Your gold set is lying to you

I once made a retrieval system more correct and watched its score fall. The change was a scoping fix, checked by hand against the source documents. One evaluation suite, grounded in those same documents, ticked up. The curated gold set dropped three points.

We almost reverted. That’s the standard move at this fork, and I’d guess it happens somewhere every week: a correct fix rolled back to protect a number.

Instead we ran an experiment on the gold set itself. We spoon-fed the system, handing it the reference answers through hints, and measured how high the suite could possibly score. It capped at 85 percent. Our accuracy target was above that. We had spent weeks engineering toward a number the data could not pay out.

Once we started reading the golds the way we read code, the bugs were everywhere. Some had been written from memory of what an earlier version of the system could do, so they encoded old limitations as correctness. Some silently assumed a subset of the corpus and some assumed all of it, which means any consistent scoping choice fails one group or the other. I contributed my own damage before understanding this: three golds were failing, I nudged the system prompt until they passed, three other answers regressed, and the whole change got reverted. When the eval is the target and the eval is wrong, optimization makes the product worse.

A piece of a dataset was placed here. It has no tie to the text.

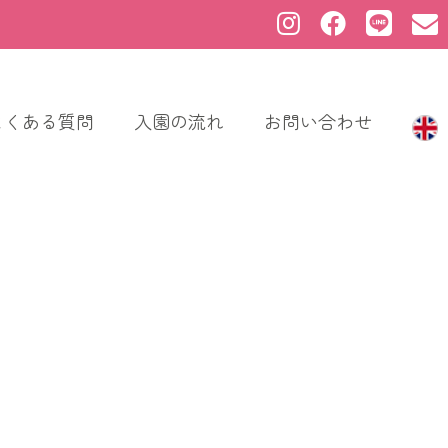
よくある質問
入園の流れ
お問い合わせ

The fix that held was boring. No gold stands without its evidence attached. For a document corpus that meant rendering the source page and storing it next to the reference answer, so auditing a gold means looking at a picture instead of redoing the research. The first audit caught a transposed decimal, a missed tie, and a wrong city. With the golds repaired and a judge that graded the core claim instead of the phrasing, a system that had been stuck near 60 percent for weeks measured at 95. Not one point of that came from improving the system.

Two things I still don’t have good answers for. Harvesting golds from production traces gives you the real question distribution, but in one deployed assistant two-thirds of the harvested “questions” were button clicks logged as text, and I don’t know a general filter that doesn’t also throw away real short queries. And golds expire in ways nothing flags: when product policy changed, our “must refuse” golds started penalizing the system for correctly answering questions it was newly allowed to answer. We caught that one by luck.

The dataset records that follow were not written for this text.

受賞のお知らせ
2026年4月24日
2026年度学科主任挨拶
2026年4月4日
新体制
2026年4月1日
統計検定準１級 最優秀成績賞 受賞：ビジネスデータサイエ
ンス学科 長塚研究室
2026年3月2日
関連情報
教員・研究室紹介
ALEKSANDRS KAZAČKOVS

So the discipline now is the ordinary kind. The gold set lives in version control, changes to it get reviewed like code, every answer carries its evidence, audits run on a schedule. Re-audits of public benchmarks keep finding broken reference answers in double-digit fractions, and a private gold set is in worse shape than any of those, because nobody else will ever look at it. The score drop that started all this was the lucky case: two evals disagreed, so we had to interrogate the referee. A team with one gold set never gets that signal.